▸ **Stored records**

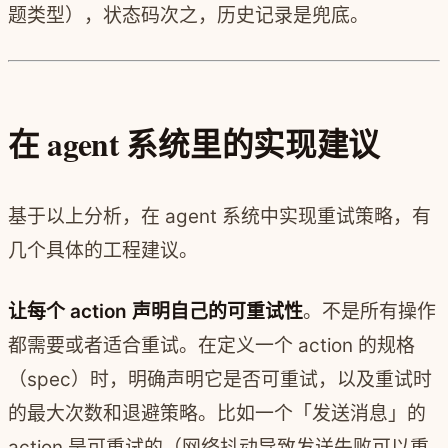
题类型），状态码次之，历史记录是兜底。
在 agent 系统里的实现建议
基于以上分析，在 agent 系统中实现重试策略，有
几个具体的工程建议。
让每个 action 声明自己的可重试性
。不是所有操作
都需要或者适合重试。在定义一个 action 的规格
（spec）时，明确声明它是否可重试，以及重试时
的最大次数和退避策略。比如一个「发送消息」的
action 是可重试的（网络抖动导致发送失败可以重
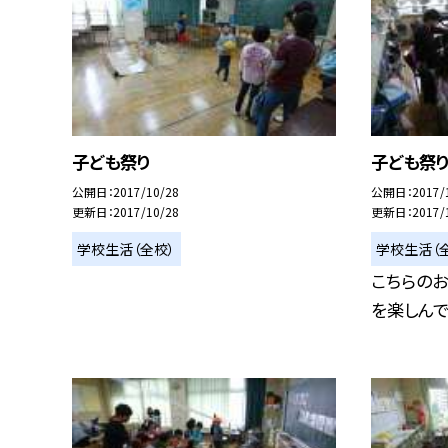
子ども祭り
子ども祭
公開日
2017/10/28
公開日
2017/
更新日
2017/10/28
更新日
2017/
学校生活（全校）
学校生活（
こちらの
を楽しんで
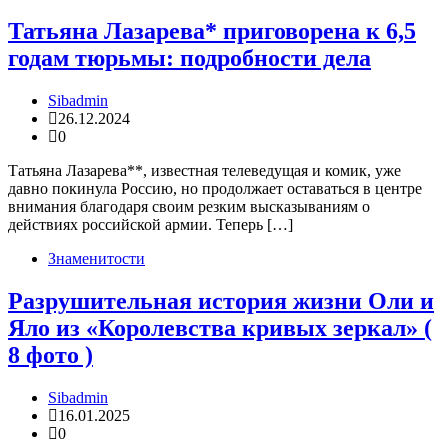
Татьяна Лазарева* приговорена к 6,5
годам тюрьмы: подробности дела
Sibadmin
26.12.2024
0
Татьяна Лазарева**, известная телеведущая и комик, уже
давно покинула Россию, но продолжает оставаться в центре
внимания благодаря своим резким высказываниям о
действиях российской армии. Теперь […]
Знаменитости
Разрушительная история жизни Оли и
Яло из «Королевства кривых зеркал» (
8 фото )
Sibadmin
16.01.2025
0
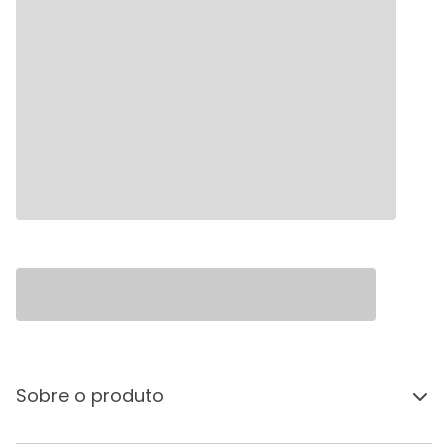
Sobre o produto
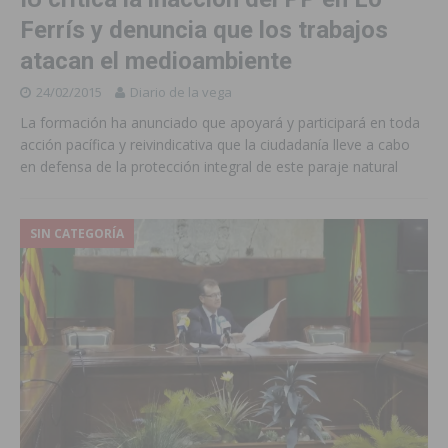
Ferrís y denuncia que los trabajos
atacan el medioambiente
24/02/2015
Diario de la vega
La formación ha anunciado que apoyará y participará en toda
acción pacífica y reivindicativa que la ciudadanía lleve a cabo
en defensa de la protección integral de este paraje natural
SIN CATEGORÍA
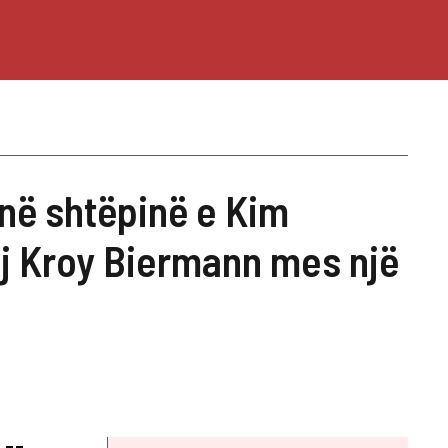
i në shtëpinë e Kim
uaj Kroy Biermann mes një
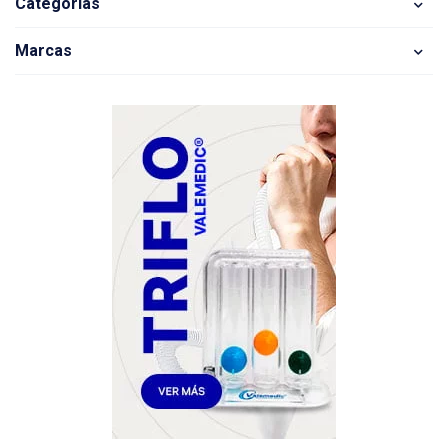
Categorias
Marcas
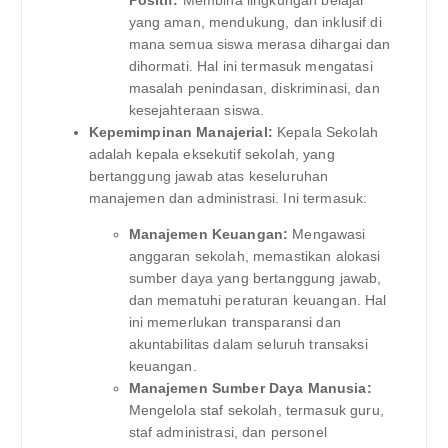
Positif:
Membina lingkungan belajar
yang aman, mendukung, dan inklusif di
mana semua siswa merasa dihargai dan
dihormati. Hal ini termasuk mengatasi
masalah penindasan, diskriminasi, dan
kesejahteraan siswa.
Kepemimpinan Manajerial:
Kepala Sekolah
adalah kepala eksekutif sekolah, yang
bertanggung jawab atas keseluruhan
manajemen dan administrasi. Ini termasuk:
Manajemen Keuangan:
Mengawasi
anggaran sekolah, memastikan alokasi
sumber daya yang bertanggung jawab,
dan mematuhi peraturan keuangan. Hal
ini memerlukan transparansi dan
akuntabilitas dalam seluruh transaksi
keuangan.
Manajemen Sumber Daya Manusia:
Mengelola staf sekolah, termasuk guru,
staf administrasi, dan personel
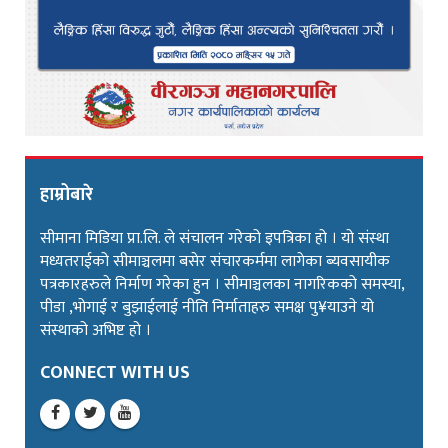
हाम्रोबारे
सीमाना मिडिया प्रा.लि. ले संचालन गरेको इपत्रिका हो । यो संस्था
मध्यतराईको सीमाञ्चलमा बसेर संचारकर्ममा लागेका ब्यवसायीक
पत्रकारहरुले निर्माण गरेका हुन । सीमाञ्चलका नागरिकको समस्या,
पीडा ,भोगाई र बुझाईलाई नीति निर्माताहरु समक्ष पु¥याउने यो
संस्थाको अभिष्ट हो ।
CONNECT WITH US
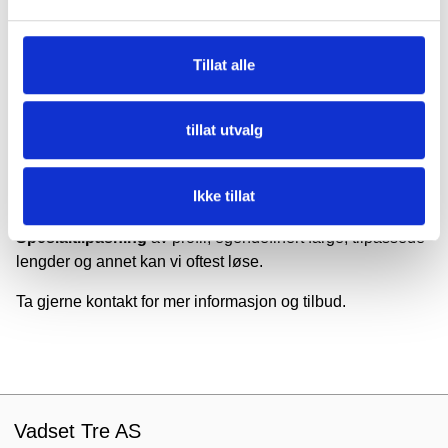
Priser inkl.mva. og veiledende, spør om tilbud.
Les mer om å handle med oss.
Tillat alle
Bestillingvare
tillat utvalg
Produktet kan lages i mange forskjellige utførelser, men vi
har ikke mulighet til å lagerføre alt. Vi gir gjerne tilbud på
Ikke tillat
dine ønsker.
Spesialtilpasning
av profil, egendefinert farge, tilpassede
lengder og annet kan vi oftest løse.
Ta gjerne kontakt for mer informasjon og tilbud.
Vadset Tre AS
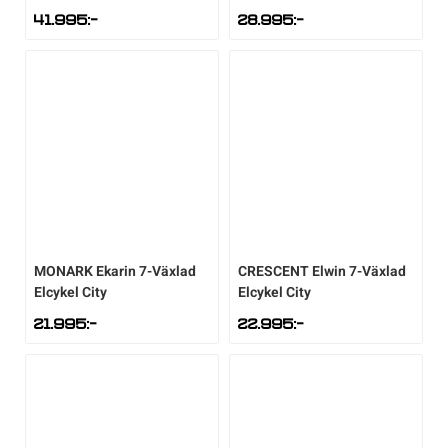
41.995
:-
28.995
:-
MONARK
Ekarin 7-Växlad
CRESCENT
Elwin 7-Växlad
Elcykel City
Elcykel City
21.995
:-
22.995
:-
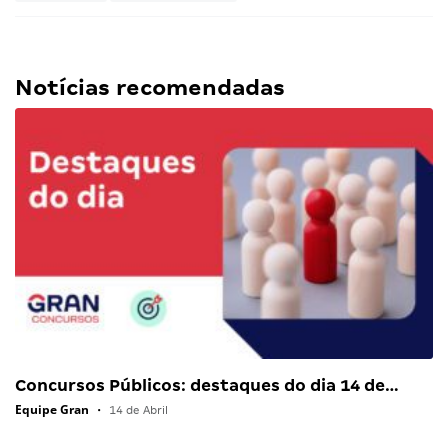
Notícias recomendadas
Concursos Públicos: destaques do dia 14 de…
Equipe Gran
•
14 de Abril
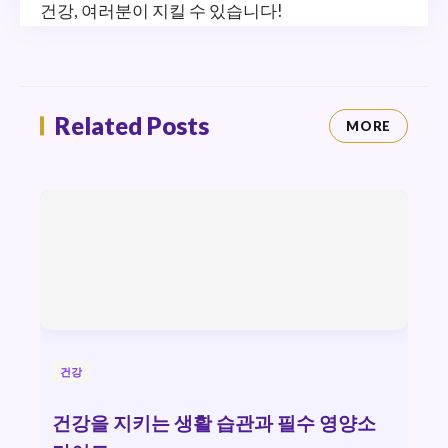
건강, 여러분이 지킬 수 있습니다!
Related Posts
MORE
건강
건강을 지키는 생활 습관과 필수 영양소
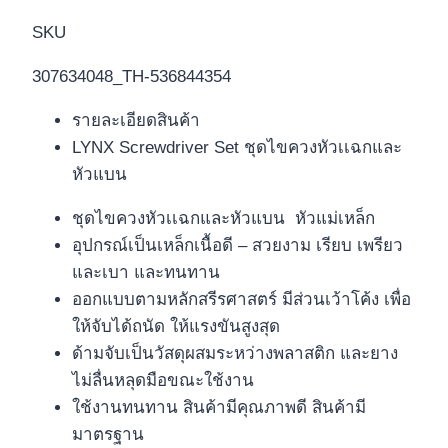
SKU
307634048_TH-536844354
รายละเอียดสินค้า
LYNX Screwdriver Set ชุดไขควงหัวเเฉกและ
หัวแบน
ชุดไขควงหัวเเฉกและหัวแบน หัวแม่เหล็ก
อุปกรณ์เป็นเหล็กเนื้อดี – สวยงาม เรียบ เพรียว
และเบา และทนทาน
ออกแบบตามหลักสรีรศาสตร์ มีส่วนเว้าโค้ง เพื่อ
ให้จับได้ถนัด ให้แรงขันสูงสุด
ด้ามจับเป็นวัสดุผสมระหว่างพลาสติก และยาง
ไม่ลื่นหลุดมือขณะใช้งาน
ใช้งานทนทาน สินค้ามีคุณภาพดี สินค้ามี
มาตรฐาน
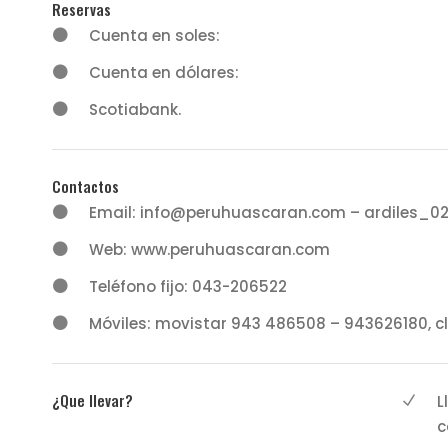
Reservas
Cuenta en soles:
Cuenta en dólares:
Scotiabank.
Contactos
Email: info@peruhuascaran.com – ardiles_0
Web: www.peruhuascaran.com
Teléfono fijo: 043-206522
Móviles: movistar 943 486508 – 943626180, c
¿Que llevar?
L
c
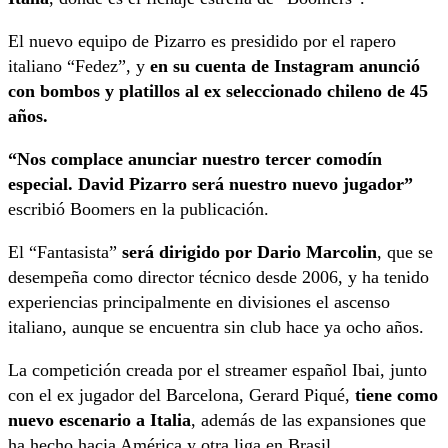
El nuevo equipo de Pizarro es presidido por el rapero
italiano “Fedez”, y
en su cuenta de Instagram anunció
con bombos y platillos al ex seleccionado chileno de 45
años.
“Nos complace anunciar nuestro tercer comodín
especial. David Pizarro será nuestro nuevo jugador”
escribió Boomers en la publicación.
El “Fantasista”
será dirigido por Dario Marcolin
, que se
desempeña como director técnico desde 2006, y ha tenido
experiencias principalmente en divisiones el ascenso
italiano, aunque se encuentra sin club hace ya ocho años.
La competición creada por el streamer español Ibai, junto
con el ex jugador del Barcelona, Gerard Piqué,
tiene como
nuevo escenario a Italia
, además de las expansiones que
ha hecho hacia América y otra liga en Brasil.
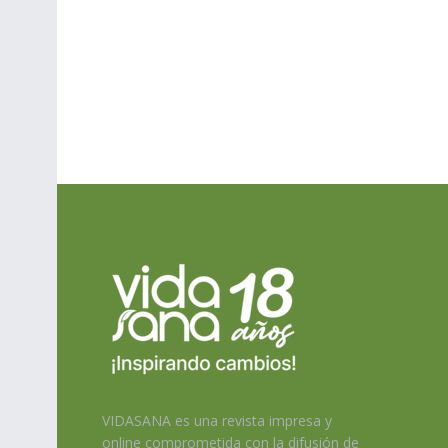
VIDASANA es una revista impresa y
online comprometida con la difusión de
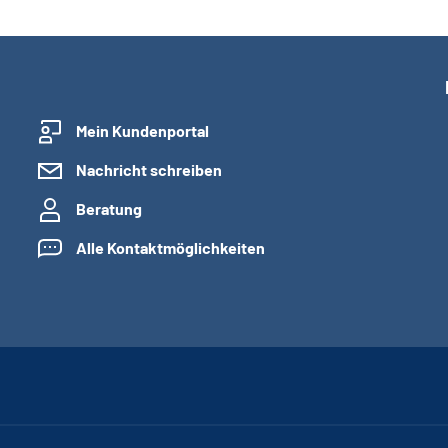
Mein Kundenportal
Nachricht schreiben
Beratung
Alle Kontaktmöglichkeiten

▸ **THE PROBLEM**
Restate all entries exactly; pictures stay out.

▸ **ANSWER TO THE PROBLEM**
题类型），状态码次之，历史记录是兜底。
在 agent 系统里的实现建议
基于以上分析，在 agent 系统中实现重试策略，有
几个具体的工程建议。
让每个 action 声明自己的可重试性
。不是所有操作
都需要或者适合重试。在定义一个 action 的规格
（spec）时，明确声明它是否可重试，以及重试时
的最大次数和退避策略。比如一个「发送消息」的
action 是可重试的（网络抖动导致发送失败可以重
子ども祭り
子ども祭
公開日
2017/10/28
公開日
2017/
更新日
2017/10/28
更新日
2017/
学校生活（全校）
学校生活（
こちらの
を楽しんで
Татьяна Лазарева* приговорена к 6,5
годам тюрьмы: подробности дела
Sibadmin
26.12.2024
0
Татьяна Лазарева**, известная телеведущая и комик, уже
давно покинула Россию, но продолжает оставаться в центре
внимания благодаря своим резким высказываниям о
действиях российской армии. Теперь […]
Знаменитости
Разрушительная история жизни Оли и
Яло из «Королевства кривых зеркал» (
8 фото )
Sibadmin
16.01.2025
0
Sobre o produto
Ferrís y denuncia que los trabajos
atacan el medioambiente
24/02/2015
Diario de la vega
La formación ha anunciado que apoyará y participará en toda
acción pacífica y reivindicativa que la ciudadanía lleve a cabo
en defensa de la protección integral de este paraje natural
SIN CATEGORÍA
i në shtëpinë e Kim
uaj Kroy Biermann mes një
Categorias
Marcas
Positif:
Membina lingkungan belajar
yang aman, mendukung, dan inklusif di
mana semua siswa merasa dihargai dan
dihormati. Hal ini termasuk mengatasi
masalah penindasan, diskriminasi, dan
kesejahteraan siswa.
Kepemimpinan Manajerial:
Kepala Sekolah
adalah kepala eksekutif sekolah, yang
bertanggung jawab atas keseluruhan
manajemen dan administrasi. Ini termasuk:
Manajemen Keuangan:
Mengawasi
anggaran sekolah, memastikan alokasi
sumber daya yang bertanggung jawab,
dan mematuhi peraturan keuangan. Hal
ini memerlukan transparansi dan
akuntabilitas dalam seluruh transaksi
keuangan.
Manajemen Sumber Daya Manusia:
Mengelola staf sekolah, termasuk guru,
staf administrasi, dan personel
हाम्रोबारे
सीमाना मिडिया प्रा.लि. ले संचालन गरेको इपत्रिका हो । यो संस्था
मध्यतराईको सीमाञ्चलमा बसेर संचारकर्ममा लागेका ब्यवसायीक
पत्रकारहरुले निर्माण गरेका हुन । सीमाञ्चलका नागरिकको समस्या,
पीडा ,भोगाई र बुझाईलाई नीति निर्माताहरु समक्ष पु¥याउने यो
संस्थाको अभिष्ट हो ।
CONNECT WITH US
Priser inkl.mva. og veiledende, spør om tilbud.
Les mer om å handle med oss.
Tillat alle
Bestillingvare
tillat utvalg
Produktet kan lages i mange forskjellige utførelser, men vi
har ikke mulighet til å lagerføre alt. Vi gir gjerne tilbud på
Ikke tillat
dine ønsker.
Spesialtilpasning
av profil, egendefinert farge, tilpassede
lengder og annet kan vi oftest løse.
Ta gjerne kontakt for mer informasjon og tilbud.
Vadset Tre AS
41.995
:-
28.995
:-
MONARK
Ekarin 7-Växlad
CRESCENT
Elwin 7-Växlad
Elcykel City
Elcykel City
21.995
:-
22.995
:-
Notícias recomendadas
Concursos Públicos: destaques do dia 14 de…
Equipe Gran
•
14 de Abril
건강, 여러분이 지킬 수 있습니다!
Related Posts
MORE
건강
건강을 지키는 생활 습관과 필수 영양소
SKU
307634048_TH-536844354
รายละเอียดสินค้า
LYNX Screwdriver Set ชุดไขควงหัวเเฉกและ
หัวแบน
ชุดไขควงหัวเเฉกและหัวแบน หัวแม่เหล็ก
อุปกรณ์เป็นเหล็กเนื้อดี – สวยงาม เรียบ เพรียว
และเบา และทนทาน
ออกแบบตามหลักสรีรศาสตร์ มีส่วนเว้าโค้ง เพื่อ
ให้จับได้ถนัด ให้แรงขันสูงสุด
ด้ามจับเป็นวัสดุผสมระหว่างพลาสติก และยาง
ไม่ลื่นหลุดมือขณะใช้งาน
ใช้งานทนทาน สินค้ามีคุณภาพดี สินค้ามี
มาตรฐาน
Reservas
Cuenta en soles:
Cuenta en dólares:
Scotiabank.
Contactos
Email: info@peruhuascaran.com – ardiles_0
Web: www.peruhuascaran.com
Teléfono fijo: 043-206522
Móviles: movistar 943 486508 – 943626180, c
¿Que llevar?
L
c
El nuevo equipo de Pizarro es presidido por el rapero
italiano “Fedez”, y
en su cuenta de Instagram anunció
con bombos y platillos al ex seleccionado chileno de 45
años.
“Nos complace anunciar nuestro tercer comodín
especial. David Pizarro será nuestro nuevo jugador”
escribió Boomers en la publicación.
El “Fantasista”
será dirigido por Dario Marcolin
, que se
desempeña como director técnico desde 2006, y ha tenido
experiencias principalmente en divisiones el ascenso
italiano, aunque se encuentra sin club hace ya ocho años.
La competición creada por el streamer español Ibai, junto
con el ex jugador del Barcelona, Gerard Piqué,
tiene como
nuevo escenario a Italia
, además de las expansiones que
ha hecho hacia América y otra liga en Brasil.
VIDASANA es una revista impresa y
online comprometida con la difusión de
Mein Kundenportal
Nachricht schreiben
Beratung
Alle Kontaktmöglichkeiten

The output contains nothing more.